Es wird Zeit daß der Erkenntnis über die Bedrohung, die in der Abhängigkeit der eigenen Industrie von nicht-europäischen Halbleiterherstellern liegt, Taten folgen. Die Amerikaner sind da offenbar weiter. Robert Noyce, Präsident von Sematech, spricht davon, daß dem rasanten Vormarsch der Japaner auf dem Terrain der elektronischen Bauelemente mit einer abgestimmten Aktion entgegengetreten werden müsse, wenn verhindert werden wolle, daß die USA morgen vor dem Scherbenhaufen ihrer Industrie stehen.

Was für die USA gilt, ist für Europa um so wichtiger. Die europäische Halbleiterindustrie ist - verglichen mit der japanischen und amerikanischen - gerade aufgewacht. Das reicht jedoch nicht. Gefordert ist nunmehr schnelles Aufstehen und konsequentes Handeln, denn bei allen Bemühen und Verbündete wird Jessi einen nicht gewinnen: die Zeit .

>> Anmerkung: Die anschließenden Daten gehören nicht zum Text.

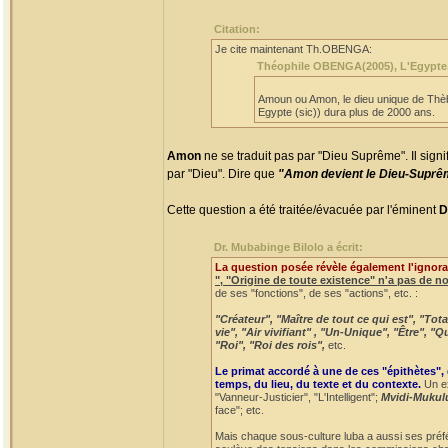
Citation:
Je cite maintenant Th.OBENGA:
Théophile OBENGA(2005), L'Egypte, la
Amoun ou Amon, le dieu unique de Thèbe
Egypte (sic)) dura plus de 2000 ans.
Amon
ne se traduit pas par "Dieu Suprême". Il signi
par "Dieu". Dire que
"Amon devient le Dieu-Supr
Cette question a été traitée/évacuée par l'éminent
D
Dr. Mubabinge Bilolo a écrit:
La question posée révèle également l'ignora
", "Origine de toute existence" n'a pas de n
de ses "fonctions", de ses "actions", etc. :
"Créateur", "Maître de tout ce qui est", "To
vie", "Air vivifiant" , "Un-Unique", "Être", 
"Roi", "Roi des rois",
etc.
Le primat accordé à une de ces "épithètes",
temps, du lieu, du texte et du contexte.
Un ex
"Vanneur-Justicier", "L'Intelligent";
Mvidi-Mukul
face"; etc.
Mais chaque sous-culture luba a aussi ses préf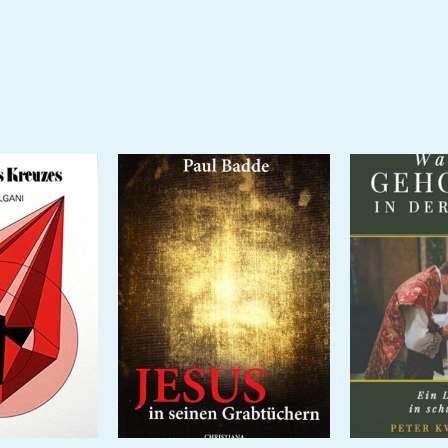
,20 €.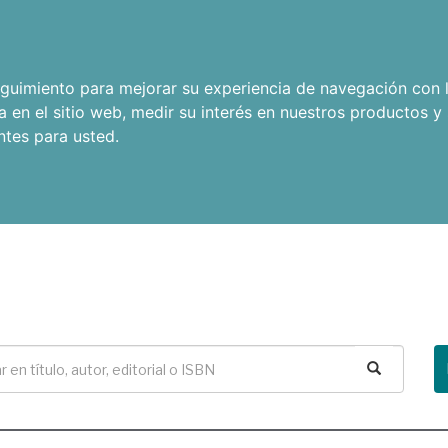
seguimiento para mejorar su experiencia de navegación con l
a en el sitio web
,
medir su interés en nuestros productos y 
ntes para usted
.
Buscar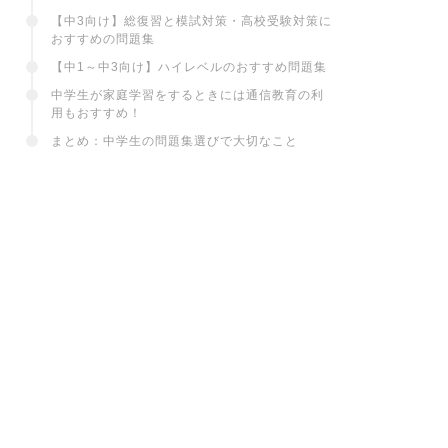
【中3向け】総復習と模試対策・高校受験対策に
おすすめの問題集
【中1～中3向け】ハイレベルのおすすめ問題集
中学生が家庭学習をするときには通信教育の利
用もおすすめ！
まとめ：中学生の問題集選びで大切なこと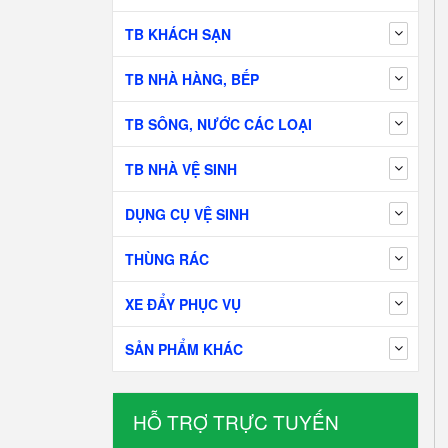
TB KHÁCH SẠN
TB NHÀ HÀNG, BẾP
TB SÔNG, NƯỚC CÁC LOẠI
TB NHÀ VỆ SINH
DỤNG CỤ VỆ SINH
THÙNG RÁC
XE ĐẨY PHỤC VỤ
SẢN PHẨM KHÁC
HỖ TRỢ TRỰC TUYẾN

Wenn die EG-Komission mittlerweile ihre Bereitschaft zum Ausdruck gebracht hat, Jessi mit finanziellen Mitteln zu unterstützen, so wurde dies höchste Zeit. Auch die Kommission mußte bei genaueren Hinsehen der Tatsache Rechnung tragen, daß eine Teilnahme der europäischen Hersteller am globalen Wettlauf um die nächsten Chip-Generationen ohne eine Förderung der EG für die europäischen Halbleiterhersteller von vornherein ohne Chance wäre. Das wäre etwa so, als würde beim Autorennen ein Privatfahrer gegen Werksteams von Daimler Benz oder Honda antreten. Jetzt sind die europäischen Nachbarn Frankreich, Großbritannien, Italien und die Niederlande gefordert ihre Zusage, dem Rennteam beizutreten, schnellstens einzulösen.

Wir sollten uns jedoch nichts vormachen. Auch optimale Bedingungen für Jessi und das Erreichen der gesteckten Ziele werden die Japaner nicht aufhalten. Die von den Dataquest-Marktauguren prognostizierte Renaissance des Alten Kontinents in der Mikroelektronik zeigt dem auch mehr mögliche Chancen auf, als daß von konkreten Entwicklungen die Rede sein könnte.

Konzentration der Ressourcen und Kooperation allein auf dem Gebiet der Forschung und Entwicklung sind zwar im Moment wichtig, auf lange Sicht gesehen aber nicht ausreichend. Erforderlich sind Kooperationen, die die Produktion und Vermarktung neuer Chip-Generationen umfassen. Erforderlich ist eine strategische Aufgabenteilung zwischen den europäischen Herstellern und eine Konzentration einzelner Hersteller auf Komponenten für spezielle Applikationsgebiete. Nicht jeder europäische Hersteller muß ISDN-Bauelemente oder Chips für das hochauflösende Fernsehen (HDTV) entwickeln und produzieren, damit der Bedarf der europäischen Industrie gedeckt werden kann.

Warum ist die Gründung einer European Silicon AG als Pendant zur US Memories Inc. so undenkbar? Wir müssen realisieren, daß nationales Kartellrecht zu kurz angelegt ist, um globalstrategische Fragen dieser Art beantworten zu können. Herrn Kaske von Siemens ist unbedingt Recht zu geben, wenn er ein Überdenken und Umdenken in der Wettbewerbspolitik fordert. Jessi kann und darf nur ein erster Schritt zur Konzentration der Aktivitäten Europas in der Mikroelektronik sein.